Reproduce the records below exactly, leaving out any pictures.
[Records provided]
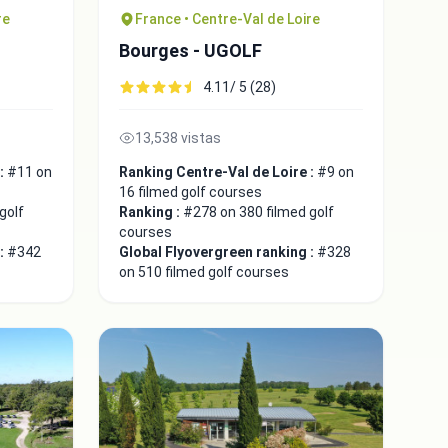
re
France • Centre-Val de Loire
Bourges - UGOLF
4.11/ 5 (28)
13,538 vistas
 :
#11 on
Ranking Centre-Val de Loire :
#9 on
16 filmed golf courses
golf
Ranking :
#278 on 380 filmed golf
courses
 :
#342
Global Flyovergreen ranking :
#328
on 510 filmed golf courses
[/Records provided]
Task answer →
re
France • Centre-Val de Loire
Bourges - UGOLF
4.11/ 5 (28)
13,538 vistas
 :
#11 on
Ranking Centre-Val de Loire :
#9 on
16 filmed golf courses
golf
Ranking :
#278 on 380 filmed golf
courses
 :
#342
Global Flyovergreen ranking :
#328
on 510 filmed golf courses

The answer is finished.